Branded loyalty apps face the universal uninstall challenge: approximately 83% are deleted within 30 days. In Saudi Arabia, where consumers have dozens of delivery and retail apps on their phones, the competition for app retention is intense. BinDawood sustains its app through deep grocery ordering integration -- the app has utility beyond loyalty. An independent grocery shop cannot replicate that multi-function utility at the same cost.
A wallet pass is the practical alternative for Saudi SMBs. Apple Pay and Mada digital wallet usage is significant in Saudi Arabia's urban markets. A loyalty pass in the same wallet as payment cards requires no separate download and no app maintenance. The pass is added once and persists. Push notifications reach the member through Apple Wallet or Google Wallet -- the same channel as payment notifications.

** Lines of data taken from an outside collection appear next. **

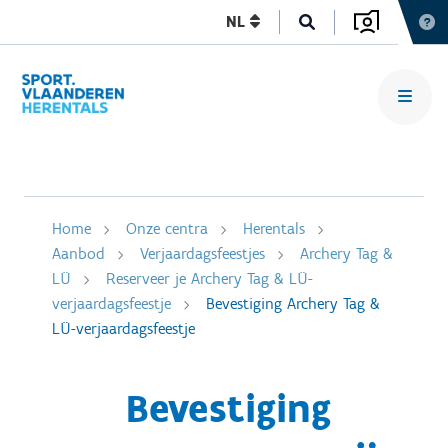
NL
Home
Onze centra
Herentals
Aanbod
Verjaardagsfeestjes
Archery Tag &
LÜ
Reserveer je Archery Tag & LÜ-
verjaardagsfeestje
Bevestiging Archery Tag &
LÜ-verjaardagsfeestje
Bevestiging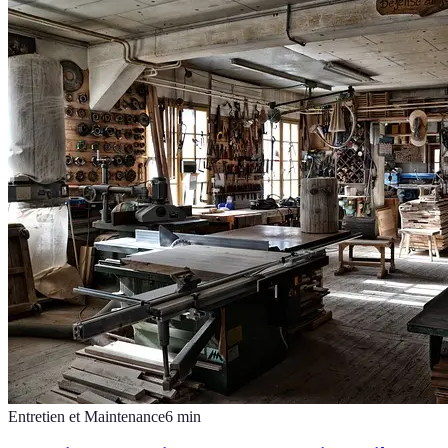
Entretien et Maintenance
6
min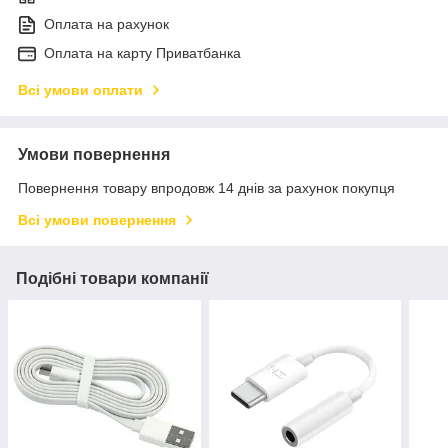
Оплата на рахунок
Оплата на карту Приватбанка
Всі умови оплати
Умови повернення
Повернення товару впродовж 14 днів за рахунок покупця
Всі умови повернення
Подібні товари компанії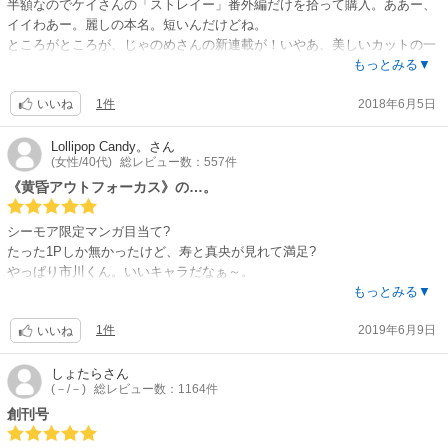
半額なのでケイさんの「ストレイー」番外編だけを拾って購入。ああー、
他には『ジュリエット〜』の潜入レポ漫画がとても面白かったです?
イイわあー。麗しの本名。短いんだけどね。
ところがところが、じゃのめさんの新連載が！いやあ、美しいカットの一
つ一つに心が騒めく。眼鏡のフレームに影をつけた人なんて今までいた？
もっとみる▼
登場人物みーんな美しいなんて、こんな高校あったら忍び込みたい！
1件
2018年6月5日
おまけにJOY続編掲載のお知らせもあり、最新刊は美しく嬉しい一冊でし
いいね
た。
Lollipop Candy。
さん
(女性/40代)
総レビュー数：557件
《黄昏アウトフォーカス》の…。
シーモア限定マンガ目当て?
たった1Pしか無かったけど、寿と真央が見れて満足?
やっぱり市川くん。いいキャラだなぁ～。
もっとみる▼
あと《JOY second》も豪くんが～?
1件
2019年6月9日
ymz先生の《ヒゲと鈴と～》も纏まるのが楽しみ?
いいね
さねもり先生の新連載も楽しみだなぁ～?
しょたら
さん
(－/－)
総レビュー数：1164件
普段、雑誌は買わないですが、色んな作品が見れて良かったです?
創刊号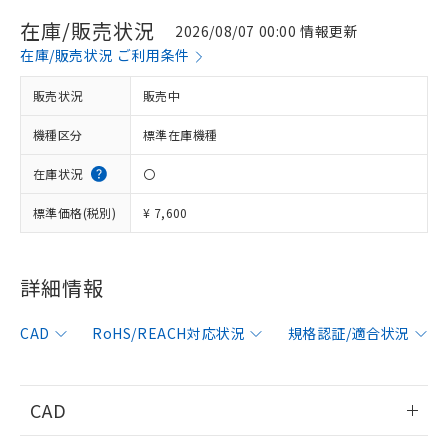
在庫/販売状況
2026/08/07 00:00 情報更新
在庫/販売状況 ご利用条件
販売状況
販売中
機種区分
標準在庫機種
在庫状況
〇
標準価格(税別)
¥ 7,600
詳細情報
※1 対応状況
CAD
RoHS/REACH対応状況
規格認証/適合状況
対応済み：EU RoHS指令（10物質）の
非含有に対応した製品が提供可能な商品で
す。
CAD
対応予定：EU RoHS指令（10物質）の非含
ご利用条件
有に対応した製品に切り替える予定のある
情報更新：2017/4/3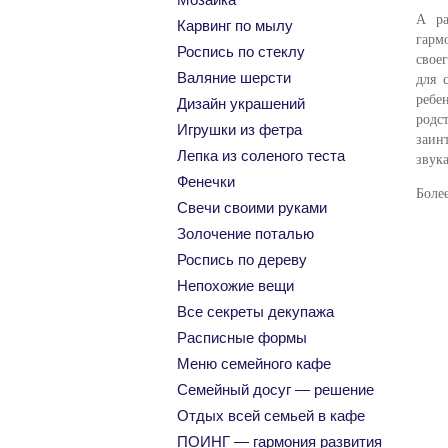
А ра
Карвинг по мылу
гарм
Роспись по стеклу
свое
Валяние шерсти
для 
реб
Дизайн украшений
родс
Игрушки из фетра
заин
Лепка из соленого теста
звук
Фенечки
Боле
Свечи своими руками
Золочение поталью
Роспись по дереву
Непохожие вещи
Все секреты декупажа
Расписные формы
Меню семейного кафе
Семейный досуг — решение
Отдых всей семьей в кафе
ПОИНГ — гармония развития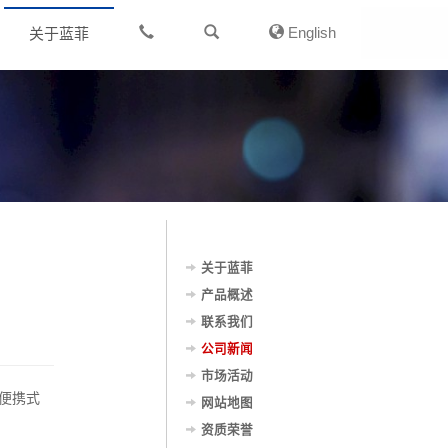
English
关于蓝菲
关于蓝菲
产品概述
联系我们
公司新闻
市场活动
 便携式
网站地图
资质荣誉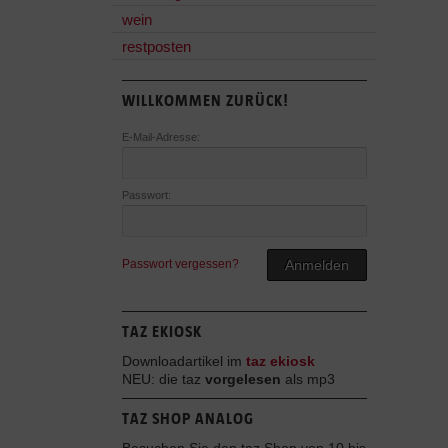
wein
restposten
WILLKOMMEN ZURÜCK!
E-Mail-Adresse:
Passwort:
Passwort vergessen?
Anmelden
TAZ EKIOSK
Downloadartikel im
taz ekiosk
NEU: die taz
vorgelesen
als mp3
TAZ SHOP ANALOG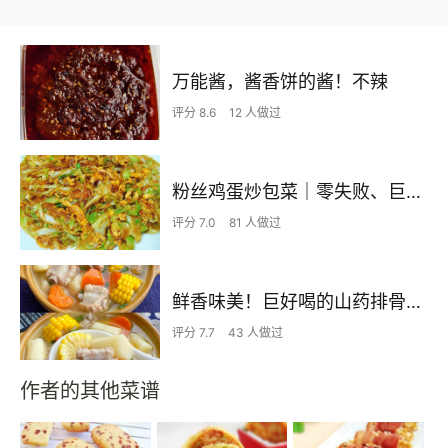
万能酱，酱香饼的酱！不辣
评分 8.6
12 人做过
粉丝鸡蛋炒包菜｜零失败、巨下饭
评分 7.0
81 人做过
鲜香味美！巨好喝的山药排骨汤！！
评分 7.7
43 人做过
作者的其他菜谱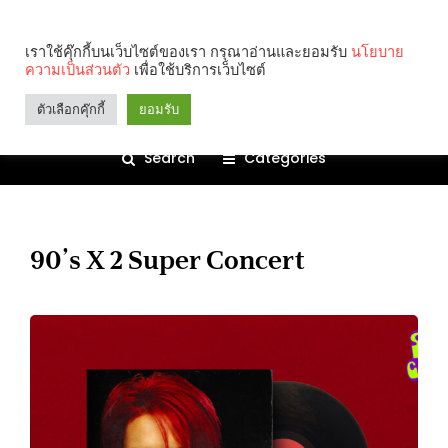
เราใช้คุ๊กกี้บนเว็บไซต์ของเรา กรุณาอ่านและยอมรับ
นโยบาย
ความเป็นส่วนตัว
เพื่อใช้บริการเว็บไซต์
ตัวเลือกคุ๊กกี้
ยอมรับ
Search
Categories
90’s X 2 Super Concert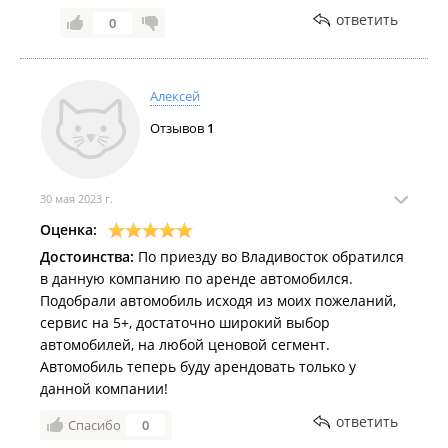
ответить
0
Алексей
Отзывов
1
30 мая 2023 г.
Оценка:
Достоинства:
По приезду во Владивосток обратился
в данную компанию по аренде автомобился.
Подобрали автомобиль исходя из моих пожеланий,
сервис на 5+, достаточно широкий выбор
автомобилей, на любой ценовой сегмент.
Автомобиль теперь буду арендовать только у
данной компании!
ответить
Спасибо
0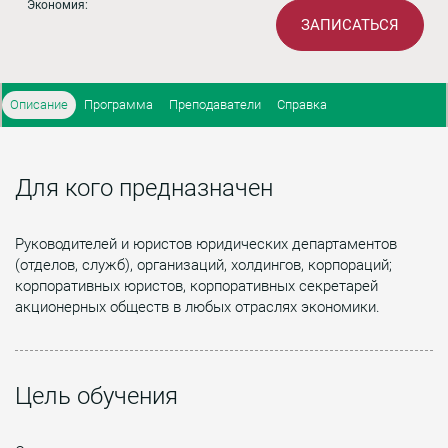
Экономия:
ЗАПИСАТЬСЯ
Описание
Программа
Преподаватели
Справка
Для кого предназначен
Руководителей и юристов юридических департаментов
(отделов, служб), организаций, холдингов, корпораций;
корпоративных юристов, корпоративных секретарей
акционерных обществ в любых отраслях экономики.
Цель обучения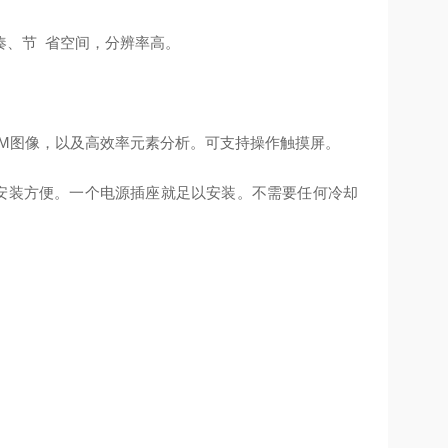
凑、节 省空间，分辨率高。
M图像，以及高效率元素分析。可支持操作触摸屏。
源插座就足以安装。不需要任何冷却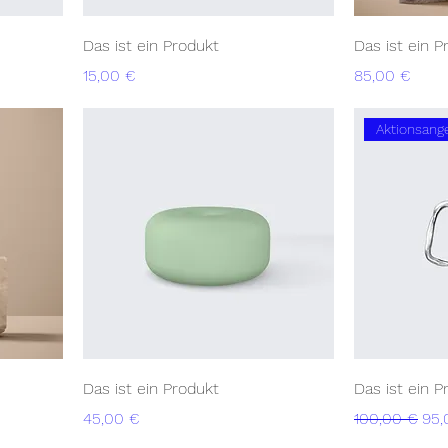
Das ist ein Produkt
Das ist ein P
Preis
Preis
15,00 €
85,00 €
Aktionsang
Das ist ein Produkt
Das ist ein P
Preis
Standardprei
Sal
45,00 €
100,00 €
95,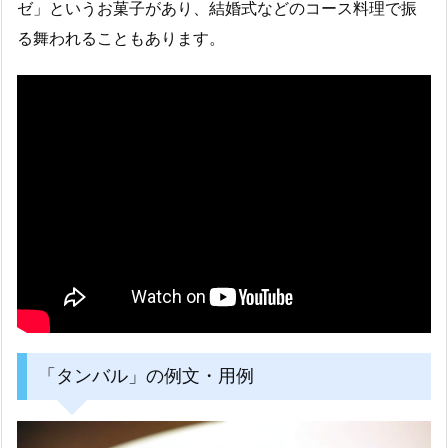
ゼ」というお菓子があり、結婚式などのコース料理で振
る舞われることもあります。
「タンバル」の例文・用例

The Saudi Grocery Loyalty Context
BinDawood Holdings operates in direct competition with Panda, Carrefour KSA, Al Raya (Western Province), and Danube's own sister brand. For a full picture of how the Saudi grocery loyalty landscape compares, the Panda Saudi loyalty programme article covers the market-leader mechanics in depth. The STC Qitaf loyalty programme playbook provides context on the broader Saudi digital loyalty ecosystem beyond grocery.
For independent Saudi food retailers, the BinDawood/Danube dual-brand model teaches a specific lesson about programme positioning: if you serve two clearly different customer segments (premium and standard, local and expat, daily convenience and weekly big-shop), consider whether your programme messaging should explicitly acknowledge both. A single generic programme message serves neither segment optimally.
What Should You Do Now?
BinDawood Holdings' programme demonstrates that digital-first grocery loyalty in Saudi Arabia means integrating ordering, delivery, and loyalty into a single customer relationship rather than treating loyalty as a separate add-on. For an independent Saudi food retailer, the practical version of this is simpler: make sure your loyalty programme earns on every interaction with your business, whether in-store, by phone, or via delivery.
A wallet-pass loyalty programme can handle in-store earn via QR scan, accept manual credit for delivery orders, send Arabic-language push notifications, and run Ramadan campaigns without requiring custom app development or complex technical infrastructure.